Segment Open
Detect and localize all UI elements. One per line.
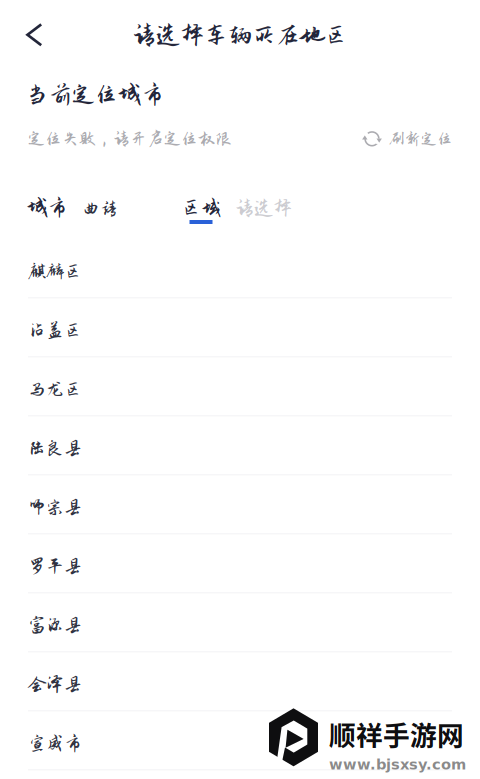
staticText: 富源县 xyxy=(28,615,82,635)
staticText: 区域 xyxy=(181,196,221,219)
staticText: 曲靖 xyxy=(82,199,118,219)
staticText: 会泽县 xyxy=(28,674,82,694)
staticText: www.bjsxsy.com xyxy=(329,756,466,773)
button[interactable]: 城市 xyxy=(27,196,118,226)
button[interactable]: 返回 xyxy=(0,13,70,57)
staticText: 马龙区 xyxy=(28,379,82,399)
button[interactable]: 陆良县 xyxy=(0,416,480,475)
button[interactable]: 区域 xyxy=(181,196,292,226)
staticText: 当前定位城市 xyxy=(26,82,164,107)
button[interactable]: 麒麟区 xyxy=(0,239,480,298)
staticText: 请选择车辆所在地区 xyxy=(132,22,348,48)
staticText: 请选择 xyxy=(235,198,292,219)
staticText: 罗平县 xyxy=(28,556,82,576)
staticText: 麒麟区 xyxy=(28,261,82,281)
button[interactable]: 会泽县 xyxy=(0,652,480,711)
button[interactable]: 罗平县 xyxy=(0,534,480,593)
button[interactable]: 宣威市 xyxy=(0,711,480,770)
staticText: 城市 xyxy=(27,196,67,219)
staticText: 宣威市 xyxy=(28,733,82,753)
button[interactable]: 富源县 xyxy=(0,593,480,652)
staticText: 师宗县 xyxy=(28,497,82,517)
staticText: 定位失败，请开启定位权限 xyxy=(28,130,232,148)
staticText: 沾益区 xyxy=(28,320,82,340)
button[interactable]: 刷新定位 xyxy=(362,129,453,148)
button[interactable]: 师宗县 xyxy=(0,475,480,534)
staticText: 顺祥手游网 xyxy=(329,714,464,753)
button[interactable]: 马龙区 xyxy=(0,357,480,416)
button[interactable]: 沾益区 xyxy=(0,298,480,357)
staticText: 陆良县 xyxy=(28,438,82,458)
staticText: 刷新定位 xyxy=(389,130,453,148)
Segment Closed
Where a picture appears, skip it; repeat everything else in the data exactly.

Detect and localize all UI elements. One per line.
staticText: 富源县 xyxy=(28,615,82,635)
staticText: 区域 xyxy=(181,196,221,219)
staticText: 曲靖 xyxy=(82,199,118,219)
staticText: 会泽县 xyxy=(28,674,82,694)
staticText: www.bjsxsy.com xyxy=(329,756,466,773)
button[interactable]: 城市 xyxy=(27,196,118,226)
button[interactable]: 返回 xyxy=(0,13,70,57)
staticText: 马龙区 xyxy=(28,379,82,399)
button[interactable]: 陆良县 xyxy=(0,416,480,475)
button[interactable]: 区域 xyxy=(181,196,292,226)
staticText: 当前定位城市 xyxy=(26,82,164,107)
button[interactable]: 麒麟区 xyxy=(0,239,480,298)
staticText: 请选择车辆所在地区 xyxy=(132,22,348,48)
staticText: 请选择 xyxy=(235,198,292,219)
staticText: 罗平县 xyxy=(28,556,82,576)
staticText: 麒麟区 xyxy=(28,261,82,281)
button[interactable]: 会泽县 xyxy=(0,652,480,711)
button[interactable]: 罗平县 xyxy=(0,534,480,593)
button[interactable]: 宣威市 xyxy=(0,711,480,770)
staticText: 城市 xyxy=(27,196,67,219)
staticText: 宣威市 xyxy=(28,733,82,753)
button[interactable]: 富源县 xyxy=(0,593,480,652)
staticText: 师宗县 xyxy=(28,497,82,517)
staticText: 定位失败，请开启定位权限 xyxy=(28,130,232,148)
staticText: 沾益区 xyxy=(28,320,82,340)
button[interactable]: 刷新定位 xyxy=(362,129,453,148)
button[interactable]: 师宗县 xyxy=(0,475,480,534)
staticText: 顺祥手游网 xyxy=(329,714,464,753)
button[interactable]: 马龙区 xyxy=(0,357,480,416)
button[interactable]: 沾益区 xyxy=(0,298,480,357)
staticText: 陆良县 xyxy=(28,438,82,458)
staticText: 刷新定位 xyxy=(389,130,453,148)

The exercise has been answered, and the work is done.